A bank identifier code, also known as BIC, is a set of codes which has been developed by the International Organization for Standardization (ISO) with the purpose of identifying banks and their branches. Each bank - together with its corresponding branches - is assigned a unique number that will serve as identification. The bank identifier code is used for various purposes and transactions. In general, however, only the banks and other financial institutions use these numbers on a regular basis. Individual clients rarely have the need to use the bank identifier code.
The bank identifier code is also known as the SWIFT-BIC, BIC code, SWIFT ID, SWIFT CODE, or ISO 9362. The entity responsible for administering the set of codes is the Society for Worldwide Interbank Financial Telecommunication, or SWIFT - hence the alternative names for the code. The name ISO 9362 refers to the standardized format that the ISO approved.

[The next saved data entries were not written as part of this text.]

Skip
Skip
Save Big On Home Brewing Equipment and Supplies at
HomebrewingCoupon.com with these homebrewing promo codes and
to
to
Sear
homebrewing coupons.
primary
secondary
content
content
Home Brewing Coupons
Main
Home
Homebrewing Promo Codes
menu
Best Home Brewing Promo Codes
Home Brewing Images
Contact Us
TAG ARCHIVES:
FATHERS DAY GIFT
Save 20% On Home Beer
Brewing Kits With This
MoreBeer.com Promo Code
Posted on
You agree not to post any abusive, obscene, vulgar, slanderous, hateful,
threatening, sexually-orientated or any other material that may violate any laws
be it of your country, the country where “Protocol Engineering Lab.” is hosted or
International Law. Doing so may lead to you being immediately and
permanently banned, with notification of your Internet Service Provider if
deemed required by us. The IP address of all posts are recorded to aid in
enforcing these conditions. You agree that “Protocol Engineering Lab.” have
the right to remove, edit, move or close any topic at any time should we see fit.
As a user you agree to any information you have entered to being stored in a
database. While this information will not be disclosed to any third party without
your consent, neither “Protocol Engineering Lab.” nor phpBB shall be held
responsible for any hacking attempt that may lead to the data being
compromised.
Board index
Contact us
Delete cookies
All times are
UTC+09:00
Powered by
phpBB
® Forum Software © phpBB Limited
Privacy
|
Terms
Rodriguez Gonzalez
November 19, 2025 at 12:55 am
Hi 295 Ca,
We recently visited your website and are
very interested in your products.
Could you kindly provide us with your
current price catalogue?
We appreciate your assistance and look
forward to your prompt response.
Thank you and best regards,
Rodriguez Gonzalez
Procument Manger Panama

The BIC can be composed of either 8 characters or 11 characters. These characters are divided as follows:
4 letters represent the bank code or institution code
2 letters represent the country code (following ISO 3166-1 alpha-2)
2 letters or digits represents the location code
3 letters or digits represent the branch code.
The letters or digits representing the branch code are optional; and if the BIC only has 8 characters, it normally means that the bank is the main office.
In rare cases that you need to know the BIC (such as for wire transfers or for PayPal), you can check your bank statement as some banks include this code. Alternatively, you can give the bank a call.